(INFORMATION GIVEN)

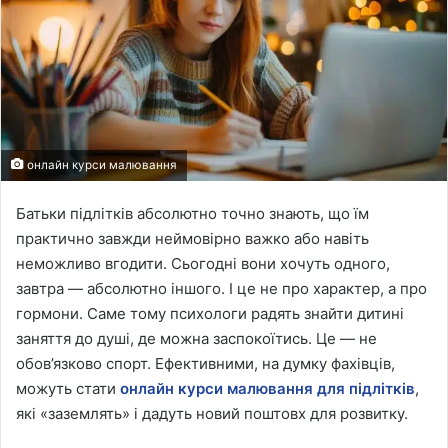
онлайн курси малювання
Батьки підлітків абсолютно точно знають, що їм
практично завжди неймовірно важко або навіть
неможливо вгодити. Сьогодні вони хочуть одного,
завтра — абсолютно іншого. І це не про характер, а про
гормони. Саме тому психологи радять знайти дитині
заняття до душі, де можна заспокоїтись. Це — не
обов’язково спорт. Ефективними, на думку фахівців,
можуть стати
онлайн курси малювання для підлітків
,
які «заземлять» і дадуть новий поштовх для розвитку.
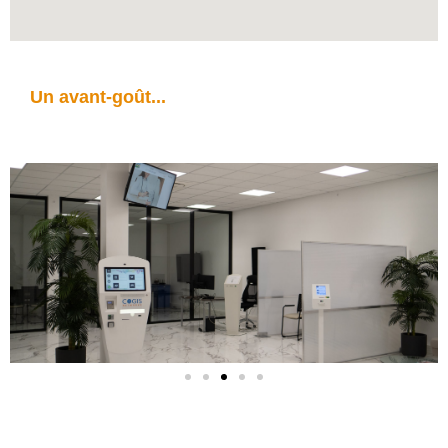
Un avant-goût...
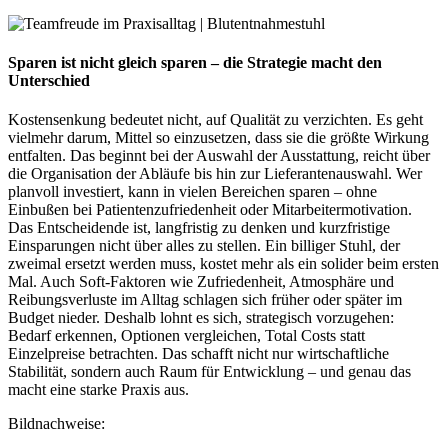
Sparen ist nicht gleich sparen – die Strategie macht den
Unterschied
Kostensenkung bedeutet nicht, auf Qualität zu verzichten. Es geht
vielmehr darum, Mittel so einzusetzen, dass sie die größte Wirkung
entfalten. Das beginnt bei der Auswahl der Ausstattung, reicht über
die Organisation der Abläufe bis hin zur Lieferantenauswahl. Wer
planvoll investiert, kann in vielen Bereichen sparen – ohne
Einbußen bei Patientenzufriedenheit oder Mitarbeitermotivation.
Das Entscheidende ist, langfristig zu denken und kurzfristige
Einsparungen nicht über alles zu stellen. Ein billiger Stuhl, der
zweimal ersetzt werden muss, kostet mehr als ein solider beim ersten
Mal. Auch Soft-Faktoren wie Zufriedenheit, Atmosphäre und
Reibungsverluste im Alltag schlagen sich früher oder später im
Budget nieder. Deshalb lohnt es sich, strategisch vorzugehen:
Bedarf erkennen, Optionen vergleichen, Total Costs statt
Einzelpreise betrachten. Das schafft nicht nur wirtschaftliche
Stabilität, sondern auch Raum für Entwicklung – und genau das
macht eine starke Praxis aus.
Bildnachweise:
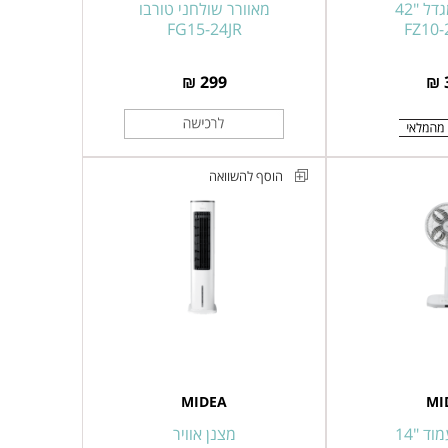
ל "42
מאוורר שולחני טורבו
FG15-24JR
FZ10
299 ₪
הוסף להשוואה
מצנן
אוויר
דגם
AC100-
20AR
MIDEA
MI
ד "14
מצנן אוויר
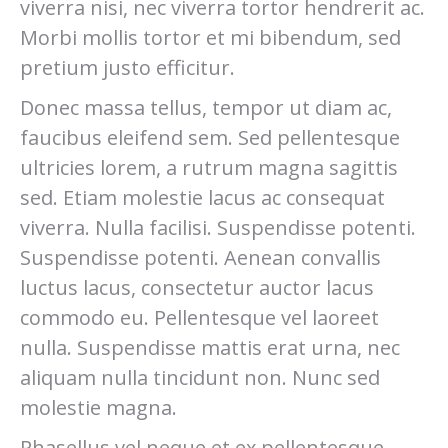
viverra nisi, nec viverra tortor hendrerit ac.
Morbi mollis tortor et mi bibendum, sed
pretium justo efficitur.
Donec massa tellus, tempor ut diam ac,
faucibus eleifend sem. Sed pellentesque
ultricies lorem, a rutrum magna sagittis
sed. Etiam molestie lacus ac consequat
viverra. Nulla facilisi. Suspendisse potenti.
Suspendisse potenti. Aenean convallis
luctus lacus, consectetur auctor lacus
commodo eu. Pellentesque vel laoreet
nulla. Suspendisse mattis erat urna, nec
aliquam nulla tincidunt non. Nunc sed
molestie magna.
Phasellus vel neque et ex pellentesque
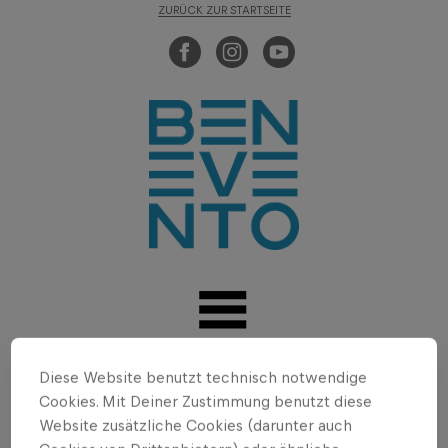
ZURÜCK ZUR STARTSEITE
Diese Website benutzt technisch notwendige
Cookies. Mit Deiner Zustimmung benutzt diese
Website zusätzliche Cookies (darunter auch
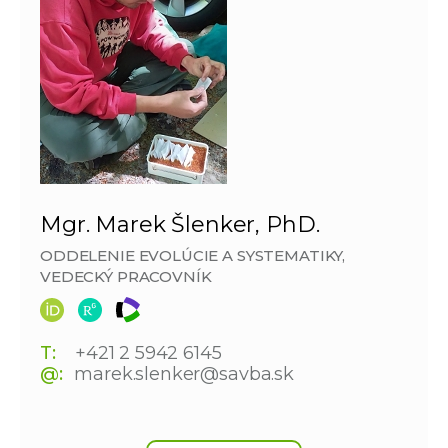
Mgr. Marek Šlenker, PhD.
ODDELENIE EVOLÚCIE A SYSTEMATIKY,
VEDECKÝ PRACOVNÍK
T:
+421 2 5942 6145
@:
marek.slenker@savba.sk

(End INFORMATION GIVEN)

TASK DESCRIPTION: An exact retyping of each record, with no pictures, is the answer required.

TASK ANSWER:
онлайн курси малювання
Батьки підлітків абсолютно точно знають, що їм
практично завжди неймовірно важко або навіть
неможливо вгодити. Сьогодні вони хочуть одного,
завтра — абсолютно іншого. І це не про характер, а про
гормони. Саме тому психологи радять знайти дитині
заняття до душі, де можна заспокоїтись. Це — не
обов’язково спорт. Ефективними, на думку фахівців,
можуть стати
онлайн курси малювання для підлітків
,
які «заземлять» і дадуть новий поштовх для розвитку.
Un avant-goût...
Sparen ist nicht gleich sparen – die Strategie macht den
Unterschied
Kostensenkung bedeutet nicht, auf Qualität zu verzichten. Es geht
vielmehr darum, Mittel so einzusetzen, dass sie die größte Wirkung
entfalten. Das beginnt bei der Auswahl der Ausstattung, reicht über
die Organisation der Abläufe bis hin zur Lieferantenauswahl. Wer
planvoll investiert, kann in vielen Bereichen sparen – ohne
Einbußen bei Patientenzufriedenheit oder Mitarbeitermotivation.
Das Entscheidende ist, langfristig zu denken und kurzfristige
Einsparungen nicht über alles zu stellen. Ein billiger Stuhl, der
zweimal ersetzt werden muss, kostet mehr als ein solider beim ersten
Mal. Auch Soft-Faktoren wie Zufriedenheit, Atmosphäre und
Reibungsverluste im Alltag schlagen sich früher oder später im
Budget nieder. Deshalb lohnt es sich, strategisch vorzugehen:
Bedarf erkennen, Optionen vergleichen, Total Costs statt
Einzelpreise betrachten. Das schafft nicht nur wirtschaftliche
Stabilität, sondern auch Raum für Entwicklung – und genau das
macht eine starke Praxis aus.
Bildnachweise:
ל "42
מאוורר שולחני טורבו
FG15-24JR
FZ10
299 ₪
הוסף להשוואה
מצנן
אוויר
דגם
AC100-
20AR
MIDEA
MI
ד "14
מצנן אוויר
viverra nisi, nec viverra tortor hendrerit ac.
Morbi mollis tortor et mi bibendum, sed
pretium justo efficitur.
Donec massa tellus, tempor ut diam ac,
faucibus eleifend sem. Sed pellentesque
ultricies lorem, a rutrum magna sagittis
sed. Etiam molestie lacus ac consequat
viverra. Nulla facilisi. Suspendisse potenti.
Suspendisse potenti. Aenean convallis
luctus lacus, consectetur auctor lacus
commodo eu. Pellentesque vel laoreet
nulla. Suspendisse mattis erat urna, nec
aliquam nulla tincidunt non. Nunc sed
molestie magna.
Phasellus vel neque et ex pellentesque
ZURÜCK ZUR STARTSEITE
Diese Website benutzt technisch notwendige
Cookies. Mit Deiner Zustimmung benutzt diese
Website zusätzliche Cookies (darunter auch
Mgr. Marek Šlenker, PhD.
ODDELENIE EVOLÚCIE A SYSTEMATIKY,
VEDECKÝ PRACOVNÍK
T:
+421 2 5942 6145
@:
marek.slenker@savba.sk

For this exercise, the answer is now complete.